Along with the increase in speed, there’s been an exponential increase in the use of digital tools in the classroom. Students now interview authors across the country via Skype and access books that match their interests and reading levels on e-readers. Teachers attend training sessions via webinar. And fourth graders collaborate on an annual ecosystem project using iPads, taking pictures and annotating their work as they go. “Without reliable [internet] access, there’s no way you can do something like that,” Tower said.
But when it comes to reliable access, many districts still lag behind, especially in poorer urban and rural areas. According to a 2013 Pew Research Center survey of 2,462 Advanced Placement and National Writing Project teachers on how they use technology, “there are striking differences in the role of technology in wealthier school districts compared with poorer school districts.”
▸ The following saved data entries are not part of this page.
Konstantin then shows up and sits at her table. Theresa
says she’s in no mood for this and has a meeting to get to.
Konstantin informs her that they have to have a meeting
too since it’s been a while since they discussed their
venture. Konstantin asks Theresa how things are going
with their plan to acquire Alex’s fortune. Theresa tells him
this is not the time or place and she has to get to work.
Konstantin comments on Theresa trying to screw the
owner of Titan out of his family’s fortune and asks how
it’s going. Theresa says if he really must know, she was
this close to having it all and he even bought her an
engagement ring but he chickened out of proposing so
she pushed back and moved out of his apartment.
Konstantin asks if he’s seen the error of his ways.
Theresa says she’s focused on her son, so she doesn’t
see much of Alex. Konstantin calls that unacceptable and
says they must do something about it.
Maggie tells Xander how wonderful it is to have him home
Nearly three-quarters (73%) of teachers surveyed by Pew reported using mobile phones in the classroom or to complete assignments, while almost half (45%) reported using e-readers and tablet computers. The ubiquity of digital tools was not surprising to the researchers, said study coauthor Kristen Purcell, associate director of research at the Pew Research Center’s Internet & American Life Project.
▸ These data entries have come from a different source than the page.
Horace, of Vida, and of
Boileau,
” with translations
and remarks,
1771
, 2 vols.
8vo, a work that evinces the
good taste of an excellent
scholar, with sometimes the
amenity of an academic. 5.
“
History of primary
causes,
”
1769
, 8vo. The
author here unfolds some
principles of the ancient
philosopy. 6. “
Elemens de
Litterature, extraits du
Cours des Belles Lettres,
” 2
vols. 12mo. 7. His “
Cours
“What did surprise us,” Purcell noted, “was that there were really consistent differences in the responses of the teachers who said they had lower-income students when you compared them with those who said they had higher-income students. It wasn’t something we went in looking for, but the results were so stark and so consistent, we had to write about it.”
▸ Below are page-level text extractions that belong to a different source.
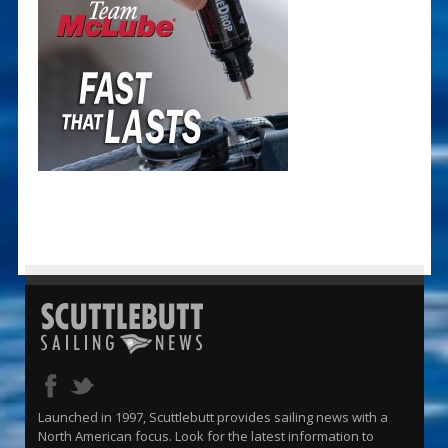
Launched in 1997, Scuttlebutt provides sailing news with a
North American focus. Look for the latest information to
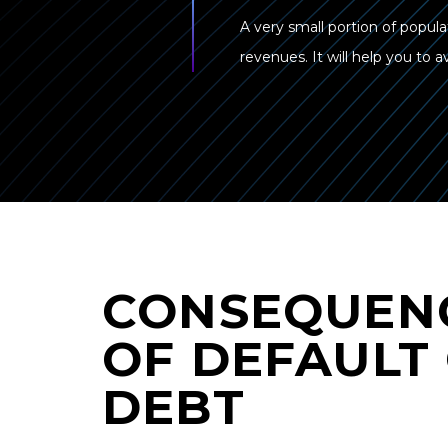
A very small portion of popula
revenues. It will help you to
CONSEQUEN
OF DEFAULT
DEBT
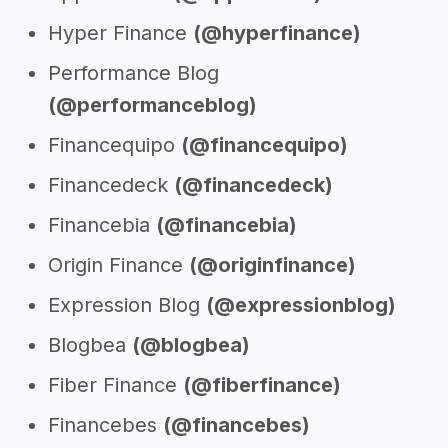
Hyper Finance
(@hyperfinance)
Performance Blog
(@performanceblog)
Financequipo
(@financequipo)
Financedeck
(@financedeck)
Financebia
(@financebia)
Origin Finance
(@originfinance)
Expression Blog
(@expressionblog)
Blogbea
(@blogbea)
Fiber Finance
(@fiberfinance)
Financebes
(@financebes)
A startling 84 percent of teachers in the study agreed to some extent with the statement that “today’s digital technologies are leading to greater disparities between affluent and disadvantaged schools and school districts.”
“What was the promise of technology that everyone saw in the beginning for education?” Purcell asked. “People talked about it as a great leveler. It was going to level the playing field for access to information… And they’re basically telling us the opposite is true, in their experience.”
While broadband wasn’t a specific focus of the survey, Purcell said that the issue did arise frequently in focus groups. Teachers in rural areas, in particular, reported being hindered by lack of reliable high-speed internet. “Low-income students in urban areas can address the shortage with mobile tools,” Purcell pointed out. “In rural areas where there is no broadband access, that isn’t the case.”
The disparity doesn’t disappear when students leave the classroom, either. The study reported that “more than half (54%) say all or almost all of their students have sufficient access to digital tools at school, but only a fifth of these teachers (18%) say all or almost all of their students have access to the digital tools they need at home.”
Without adequate broadband, of course, even the latest or most promising digital tools are useless. A 2013 E-rate and broadband survey of 469 school district technology leaders from 44 states by the Consortium for School Networking (CoSN) was discouraging. One finding: 99 percent of districts reported a need for additional bandwidth and connectivity in the next 36 months. Perhaps more startling, participants from “43 percent of districts said none of their schools meet the broadband goal of 100 Mbps of Internet access per 1,000 students today.”
The two biggest barriers to meeting those goals, the study found, were upfront expenses and monthly fees.
“Clearly, broadband is a huge problem,” said Keith Krueger, CoSN CEO. “Schools may be connected, but they’re at low speeds and, therefore, trying to use it for things like video or rich content is a problem.”
Lack of high-capacity broadband is only one factor, though. Internal connections are often outdated as well. “Half of the schools in the country are using old cabling which would never carry [high-speed internet],” Krueger said. “Even if you had a big fat pipe coming through the school door, the backbone is a mess.”
Krueger and his organization advocate investing at the national level to get schools up to speed. Addressing outdated plumbing and electricity in schools may not sound exciting, he noted, but it’s an essential first step.
Now, for some good news: The schools on the losing side of the digital divide may be one step closer to closing the gap. The Federal Communications Commission (FCC) recently announced an additional $2 billion investment in high-speed internet in schools and libraries over the next two years. The increased E-rate funding is intended to address the most critical needs, such as high-capacity internet and wi-fi connectivity.
An Education Week article published late last month detailed several experts’ skepticism that the FCC funding is sufficient to fully address the broadband challenge or that it will reach schools quickly enough, as most of the funding is slated for distribution in 2015.
There seems to be little doubt, however, that the funding will have an impact on digital technology use in the classroom. As Kristen Purcell of the Pew Research Center noted, “There’s no question in our study that the desire to have the best and the latest and strongest and highest-speed connection is there and that teachers would make use of it.”
And soon they’ll have even more support in doing so: In early March the Obama administration submitted a fiscal year 2015 budget request for $200 million in funding for a ConnectEDucators program. According to a White House press release, the initiative will fund professional development “to help teachers and principals better leverage new resources made available through technology.”